Hacker News new | ask | show | jobs
by Kon-Peki 1538 days ago
This has been discussed on HN before.

I don't condone Intel behavior, but let's be honest here: AMD underinvests in software and expects others to pick up the slack. That isn't acceptable.

8 comments

What should they have done instead? Built a compiler with a "cripple Intel" function? So people would have to download the executable that's fastest on their CPU, even though they use the same instruction set?

The issue here is that they used a slower code path even on CPUs that could run the faster one, just because they were made by a competitor.

You say "AMD should have made their own compiler", but why? What else should they have made? An OS? An office suite? Why?

AMD should concentrate on making LLVM and GCC work great on AMD processors, by contributing the needed code. They are already making some contributions but could be doing more, and they could be funding experts to work on that and giving those experts the information they need.
But they already do this. AMD is one of the largest corporate contributors to LLVM and GCC.

It's Intel that tends to phone this in and make everyone else pick up the slack.

Per https://www.phoronix.com/scan.php?page=news_item&px=LLVM-Rec..., Intel actually contributes (slightly) more to LLVM than AMD does.
They do. Actually their own (LLVM based) compilers are about as fast as GCC and LLVM

https://www.phoronix.com/scan.php?page=article&item=aocc32-c...

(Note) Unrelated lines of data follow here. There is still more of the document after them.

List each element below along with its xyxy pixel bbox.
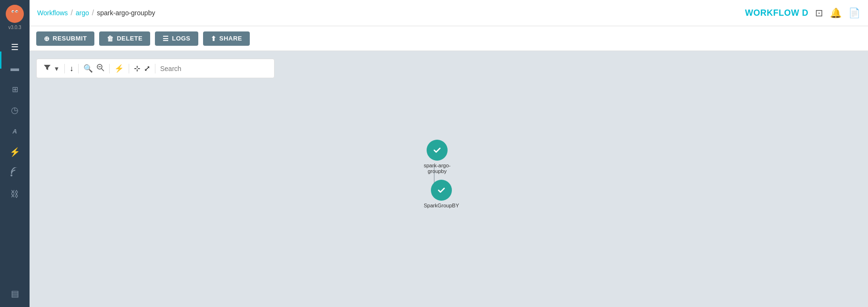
topbar-right: WORKFLOW D ⊡ 🔔 📄 (745, 7, 860, 19)
checkmark-icon-2 (436, 185, 447, 195)
fit-icon[interactable]: ⊹ (134, 64, 140, 73)
breadcrumb-sep1: / (71, 9, 72, 17)
flash-icon[interactable]: ⚡ (114, 64, 124, 73)
sidebar-item-signal[interactable]: A (0, 121, 30, 142)
stack-icon: ⊞ (12, 85, 18, 94)
actionbar: ⊕ RESUBMIT 🗑 DELETE ☰ LOGS ⬆ SHARE (30, 26, 868, 51)
filter-divider2 (78, 64, 79, 73)
filter-divider5 (155, 64, 155, 73)
filter-icon[interactable] (42, 63, 52, 74)
breadcrumb: Workflows / argo / spark-argo-groupby (37, 9, 155, 17)
workflow-label: WORKFLOW D (745, 8, 808, 18)
sidebar-item-rss[interactable] (0, 163, 30, 184)
archive-icon: ▤ (11, 288, 19, 299)
sidebar-nav: ☰ ▬ ⊞ ◷ A ⚡ ⛓ ▤ (0, 35, 30, 307)
clock-icon: ◷ (11, 105, 19, 115)
node1-label: spark-argo-groupby (424, 163, 450, 174)
svg-point-10 (436, 185, 447, 195)
filter-icon-group: ▾ (42, 63, 60, 74)
svg-point-3 (12, 11, 13, 12)
filter-divider1 (64, 64, 65, 73)
main-area: Workflows / argo / spark-argo-groupby WO… (30, 0, 868, 307)
link-icon: ⛓ (10, 189, 19, 199)
sidebar: v3.0.3 ☰ ▬ ⊞ ◷ A ⚡ ⛓ ▤ (0, 0, 30, 307)
filter-toolbar: ▾ ↓ 🔍 ⚡ ⊹ ⤢ (36, 59, 275, 78)
resubmit-button[interactable]: ⊕ RESUBMIT (36, 31, 94, 46)
breadcrumb-workflows[interactable]: Workflows (37, 9, 68, 17)
breadcrumb-argo[interactable]: argo (76, 9, 89, 17)
search-input[interactable] (160, 65, 268, 72)
version-label: v3.0.3 (8, 25, 21, 30)
logs-icon: ☰ (163, 35, 169, 42)
node2-circle (431, 180, 452, 201)
filter-divider3 (109, 64, 110, 73)
filter-divider4 (129, 64, 129, 73)
sort-down-icon[interactable]: ↓ (70, 64, 73, 73)
sidebar-item-bolt[interactable]: ⚡ (0, 142, 30, 163)
node2-label: SparkGroupBY (424, 203, 459, 208)
expand-icon[interactable]: ⤢ (144, 64, 150, 73)
sidebar-item-dashboard[interactable]: ▬ (0, 58, 30, 79)
share-button[interactable]: ⬆ SHARE (203, 31, 250, 46)
breadcrumb-current: spark-argo-groupby (97, 9, 155, 17)
delete-button[interactable]: 🗑 DELETE (99, 31, 150, 46)
svg-point-5 (10, 174, 12, 176)
sidebar-item-clock[interactable]: ◷ (0, 100, 30, 121)
workflow-node-1[interactable]: spark-argo-groupby (424, 140, 450, 174)
zoom-out-icon[interactable] (97, 64, 104, 73)
notifications-button[interactable]: 🔔 (830, 7, 842, 19)
octopus-icon (7, 6, 22, 21)
filter-dropdown-icon[interactable]: ▾ (54, 63, 60, 74)
app-logo (6, 5, 24, 23)
docs-button[interactable]: 📄 (848, 7, 860, 19)
node1-circle (427, 140, 448, 161)
svg-point-9 (432, 145, 442, 155)
zoom-in-icon[interactable]: 🔍 (83, 64, 93, 73)
checkmark-icon (432, 145, 442, 155)
workflow-node-2[interactable]: SparkGroupBY (424, 180, 459, 208)
sidebar-item-menu[interactable]: ☰ (0, 37, 30, 58)
bolt-icon: ⚡ (10, 147, 20, 157)
canvas-area: ▾ ↓ 🔍 ⚡ ⊹ ⤢ spa (30, 51, 868, 307)
logs-button[interactable]: ☰ LOGS (155, 31, 198, 46)
delete-icon: 🗑 (107, 35, 114, 42)
sidebar-item-stack[interactable]: ⊞ (0, 79, 30, 100)
sidebar-item-link[interactable]: ⛓ (0, 184, 30, 205)
svg-point-4 (16, 11, 17, 12)
split-view-button[interactable]: ⊡ (815, 7, 823, 19)
signal-icon: A (12, 128, 17, 135)
topbar: Workflows / argo / spark-argo-groupby WO… (30, 0, 868, 26)
breadcrumb-sep2: / (92, 9, 94, 17)
rss-icon (10, 167, 20, 179)
logo-area: v3.0.3 (0, 0, 30, 35)
sidebar-item-archive[interactable]: ▤ (0, 283, 30, 304)
menu-icon: ☰ (11, 42, 19, 52)
dashboard-icon: ▬ (10, 63, 19, 73)
resubmit-icon: ⊕ (44, 35, 50, 42)
svg-line-7 (102, 69, 104, 71)
graph-canvas[interactable]: spark-argo-groupby SparkGroupBY (30, 51, 868, 307)
share-icon: ⬆ (211, 35, 217, 42)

I don't know if it necessarily says much that their LLVM-based compiler is about as fast as LLVM.
It says they might as well stop dividing their effort and focus on the upstream LLVM (or alternatively treat their own version as just a development branch that they can push upstream from). While they have expertise on the details of their processor they may benefit more by cooperating with all the compiler experts outside their company.
To fix this problem AMD would have to work on making LLVM and GCC work great on Intel processors. That would be the only way to make people not use the Intel compiler for extra performance and ending up with binaries that are crippled for AMD. Clearly that's not a solution for this problem.
AMD's software offerings (e.g. look at uProf vs vTune) are functional at best. Intel's are much easier to use, have a lot more documentation, and actually make your life easier versus having basically just a firehose of data.
Very likely, this was not done intentionally.

I think we can simply imagine a common scenario: some employee working for Company X, developing a compiler suite, and adding necessary optimizations for Company X's processors. Meanwhile, Company Y's processors don't get as much focus (perhaps due to the employee not knowing about Company Y's CPUIDs, supported optimizations for different models, etc.). Thus, Company Y's processors don't run as quickly with this particular library.

Why does this have to be malicious intent? Surely it's not surprising to you that Company X's software executes quicker on Company X's processors: I should hope that it does! The same would hold true if Company Y were to develop a compiler; unique features of their processors (and perhaps not Company X's) should be used to their fullest extent.

No, this was definitely intentional. Intel is doing extra work to gate features on the manufacturer ID when there are feature bits which exist specifically to signal support for those features (and these bits were defined by Intel themselves!).

If they had fixed the issue shortly after it was publicly disclosed it might have been unintentional, but this issue has been notorious for over a decade and they still refuse to remove the unnecessary checks. They know what they're doing.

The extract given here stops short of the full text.